‘Yes, we can’den ‘Evet, yapabiliriz’e...
Seçime yürüyoruz. 2002’den bu yana ilk kez umutlar yeşerdi; ürkek, kısık sesler yükseldi. Kara derili Obama’yı iktidara taşıyanlar alanlarda “Yes, we can” diye haykırıyorlardı, “Evet...
Seçime yürüyoruz. 2002’den bu yana ilk kez umutlar yeşerdi; ürkek, kısık sesler yükseldi.
Kara derili Obama’yı iktidara taşıyanlar alanlarda “Yes, we can” diye haykırıyorlardı, “Evet, yapabiliriz”.
Şimdi aynı yalınlıkta ve içerikte bir cümlecik Türkiye’nin alanlarında, salonlarında, sokaklarında çınlamaya başladı:
Evet, yapabiliriz...
Doğru.

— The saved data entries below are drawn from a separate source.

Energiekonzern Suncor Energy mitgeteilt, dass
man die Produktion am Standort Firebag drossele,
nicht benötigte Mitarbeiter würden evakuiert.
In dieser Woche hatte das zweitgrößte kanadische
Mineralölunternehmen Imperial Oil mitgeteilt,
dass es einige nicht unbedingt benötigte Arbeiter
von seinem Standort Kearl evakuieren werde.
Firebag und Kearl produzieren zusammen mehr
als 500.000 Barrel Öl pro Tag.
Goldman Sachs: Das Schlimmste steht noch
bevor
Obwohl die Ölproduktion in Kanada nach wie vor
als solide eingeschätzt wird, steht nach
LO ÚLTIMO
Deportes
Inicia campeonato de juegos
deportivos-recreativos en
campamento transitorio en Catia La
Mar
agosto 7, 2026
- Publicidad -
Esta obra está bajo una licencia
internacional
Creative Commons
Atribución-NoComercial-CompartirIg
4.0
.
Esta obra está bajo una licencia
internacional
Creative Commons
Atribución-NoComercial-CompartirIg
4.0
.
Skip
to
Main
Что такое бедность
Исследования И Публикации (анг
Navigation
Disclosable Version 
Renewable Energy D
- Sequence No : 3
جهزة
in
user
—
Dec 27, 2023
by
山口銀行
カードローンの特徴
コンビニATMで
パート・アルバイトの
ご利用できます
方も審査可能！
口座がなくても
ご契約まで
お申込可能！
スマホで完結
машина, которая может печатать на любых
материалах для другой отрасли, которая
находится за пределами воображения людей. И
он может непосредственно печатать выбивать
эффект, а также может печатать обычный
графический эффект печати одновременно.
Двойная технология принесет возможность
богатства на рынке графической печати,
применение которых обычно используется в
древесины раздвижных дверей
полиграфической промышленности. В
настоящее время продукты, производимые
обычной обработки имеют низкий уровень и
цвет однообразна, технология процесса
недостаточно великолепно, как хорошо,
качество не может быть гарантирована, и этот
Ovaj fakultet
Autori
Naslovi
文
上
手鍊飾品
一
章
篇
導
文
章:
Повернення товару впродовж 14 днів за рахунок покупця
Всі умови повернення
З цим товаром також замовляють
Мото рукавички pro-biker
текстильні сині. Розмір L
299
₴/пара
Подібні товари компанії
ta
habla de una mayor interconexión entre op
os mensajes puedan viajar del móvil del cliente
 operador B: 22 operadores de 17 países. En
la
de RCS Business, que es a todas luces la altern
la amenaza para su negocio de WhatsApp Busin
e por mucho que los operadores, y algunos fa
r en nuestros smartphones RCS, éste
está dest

Kıl payı da olsa Reis’i ve partisini iktidardan alaşağı edebilme olasılığı var.
Ancak kıl payı da olsa 24 Haziran’da kaybetme olasılığı da var.
Bu Tırmık işte tam da bunu vurgulamak için yazılıyor.
24 Haziran’da kazanamazsak bunun açıklamasını “Hile yaptılar, oyları çaldılar” mazeretinin ardına saklanarak yapamayız. Yaparsak kendimizi bile inandıramayız...
Önümüzde altın değerinde 7 gün var. 8. gün sandık başına gidilecek. Sandığın sonucunu belirlemekte şu son yedi gündeki çabalar etkili olacak.
“Oldu bu iş” rehavetine kapılmanın, tembelliğin kıçına okkalı bir tekme indirememenin bedeli 24 Haziran akşamı ödenir ve bu bir karabasandan da beter bir bedel olur.
Tırmık’ta son haftalarda yazılan ve sayısını unuttuğum bir çağrıyı bıktırmacasına da olsa yineleyeceğim:
Sokak sokak, ev ev, alt kat, üst kat, yan komşu, karşı komşu, yan dükkân, karşı dükkân.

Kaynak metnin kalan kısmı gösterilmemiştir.